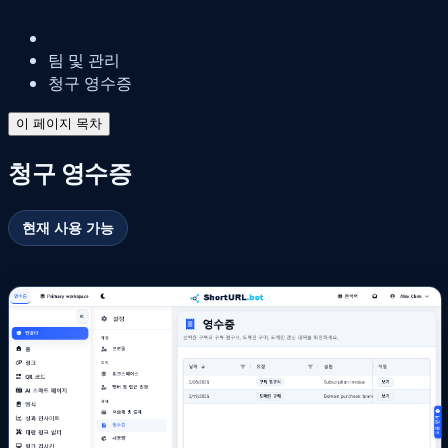
팀 및 관리
청구 영수증
이 페이지 목차
청구 영수증
현재 사용 가능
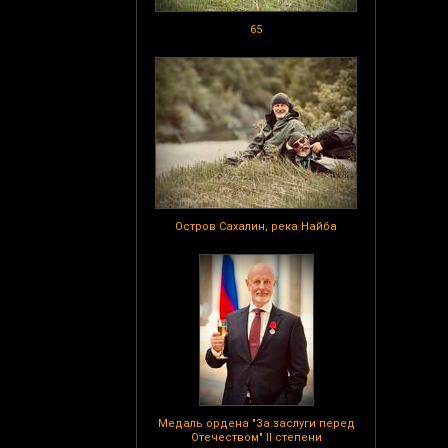
65
Остров Сахалин, река Найба
Медаль ордена "За заслуги перед
Отечеством" II степени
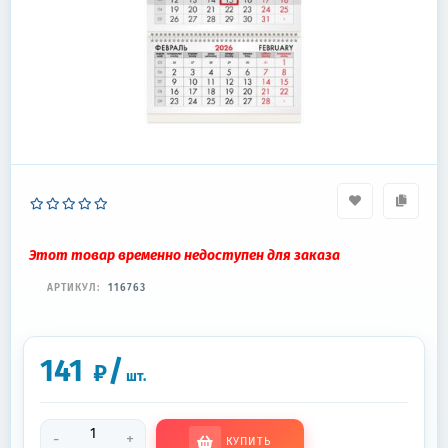
Этот товар временно недоступен для заказа
АРТИКУЛ:
116763
141
/
₽
шт.
-
+
КУПИТЬ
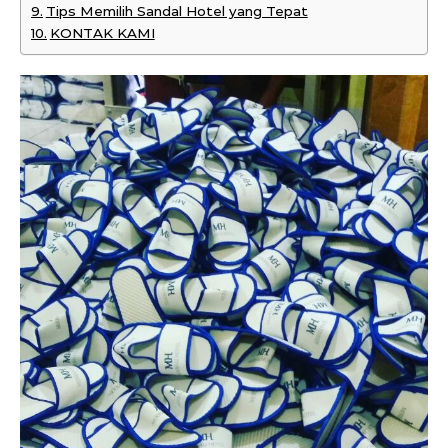
Tips Memilih Sandal Hotel yang Tepat
KONTAK KAMI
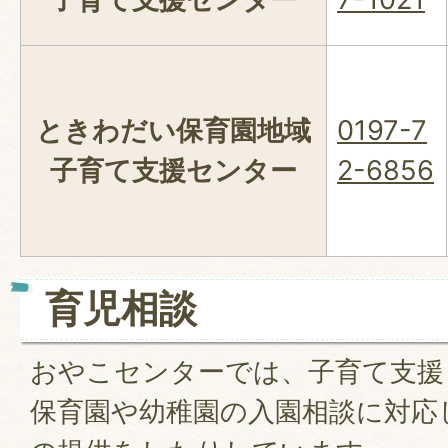
ときわだい保育園地域
0197-7
子育て支援センター
2-6856
育児相談
おやこセンターでは、子育て支援
保育園や幼稚園の入園相談に対応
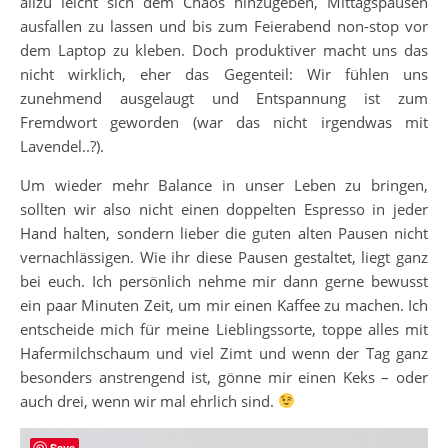
allzu leicht sich dem Chaos hinzugeben, Mittagspausen
ausfallen zu lassen und bis zum Feierabend non-stop vor
dem Laptop zu kleben. Doch produktiver macht uns das
nicht wirklich, eher das Gegenteil: Wir fühlen uns
zunehmend ausgelaugt und Entspannung ist zum
Fremdwort geworden (war das nicht irgendwas mit
Lavendel..?).
Um wieder mehr Balance in unser Leben zu bringen,
sollten wir also nicht einen doppelten Espresso in jeder
Hand halten, sondern lieber die guten alten Pausen nicht
vernachlässigen. Wie ihr diese Pausen gestaltet, liegt ganz
bei euch. Ich persönlich nehme mir dann gerne bewusst
ein paar Minuten Zeit, um mir einen Kaffee zu machen. Ich
entscheide mich für meine Lieblingssorte, toppe alles mit
Hafermilchschaum und viel Zimt und wenn der Tag ganz
besonders anstrengend ist, gönne mir einen Keks – oder
auch drei, wenn wir mal ehrlich sind.
Save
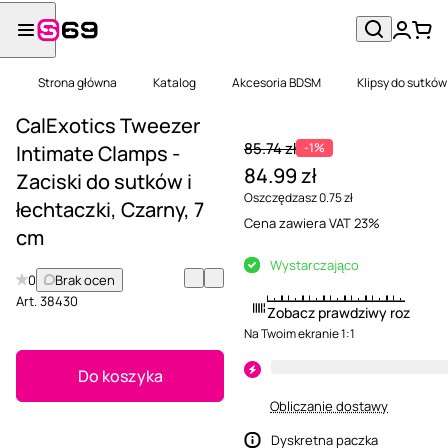
Strona główna
Katalog
Akcesoria BDSM
Klipsy do sutków
CalExotics Tweezer
85.74 zł
-1%
Intimate Clamps -
84.99 zł
Zaciski do sutków i
Oszczędzasz 0.75 zł
łechtaczki, Czarny, 7
Cena zawiera VAT 23%
cm
Wystarczająco
0
Brak ocen
Art.
38430
Zobacz prawdziwy rozmiar
Na Twoim ekranie 1:1
Do koszyka
Obliczanie dostawy
Dyskretna paczka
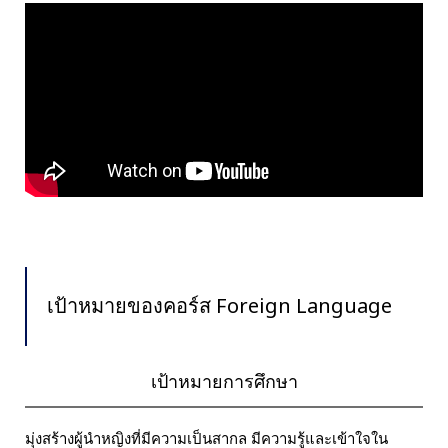
เป้าหมายของคอร์ส Foreign Language
เป้าหมายการศึกษา
มุ่งสร้างผู้นำหญิงที่มีความเป็นสากล มีความรู้และเข้าใจใน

▬▬▬▬▬▬

| EXERCISE |
The records above should be repeated exactly, with every picture omitted.

| RESPONSE FOR THIS EXERCISE |
팀 및 관리
청구 영수증
이 페이지 목차
청구 영수증
현재 사용 가능
65
Остров Сахалин, река Найба
Медаль ордена "За заслуги перед
Отечеством" II степени
Этот товар временно недоступен для заказа
АРТИКУЛ:
116763
141
/
₽
шт.
-
+
КУПИТЬ
Tips Memilih Sandal Hotel yang Tepat
KONTAK KAMI
ときわだい保育園地域
0197-7
子育て支援センター
2-6856
育児相談
おやこセンターでは、子育て支援
保育園や幼稚園の入園相談に対応
allzu leicht sich dem Chaos hinzugeben, Mittagspausen
ausfallen zu lassen und bis zum Feierabend non-stop vor
dem Laptop zu kleben. Doch produktiver macht uns das
nicht wirklich, eher das Gegenteil: Wir fühlen uns
zunehmend ausgelaugt und Entspannung ist zum
Fremdwort geworden (war das nicht irgendwas mit
Lavendel..?).
Um wieder mehr Balance in unser Leben zu bringen,
sollten wir also nicht einen doppelten Espresso in jeder
Hand halten, sondern lieber die guten alten Pausen nicht
vernachlässigen. Wie ihr diese Pausen gestaltet, liegt ganz
bei euch. Ich persönlich nehme mir dann gerne bewusst
ein paar Minuten Zeit, um mir einen Kaffee zu machen. Ich
entscheide mich für meine Lieblingssorte, toppe alles mit
Hafermilchschaum und viel Zimt und wenn der Tag ganz
besonders anstrengend ist, gönne mir einen Keks – oder
auch drei, wenn wir mal ehrlich sind.
Save
Strona główna
Katalog
Akcesoria BDSM
Klipsy do sutków
CalExotics Tweezer
85.74 zł
-1%
Intimate Clamps -
84.99 zł
Zaciski do sutków i
Oszczędzasz 0.75 zł
łechtaczki, Czarny, 7
Cena zawiera VAT 23%
cm
Wystarczająco
0
Brak ocen
Art.
38430
Zobacz prawdziwy rozmiar
Na Twoim ekranie 1:1
Do koszyka
Obliczanie dostawy
Dyskretna paczka
เป้าหมายของคอร์ส Foreign Language
เป้าหมายการศึกษา
มุ่งสร้างผู้นำหญิงที่มีความเป็นสากล มีความรู้และเข้าใจใน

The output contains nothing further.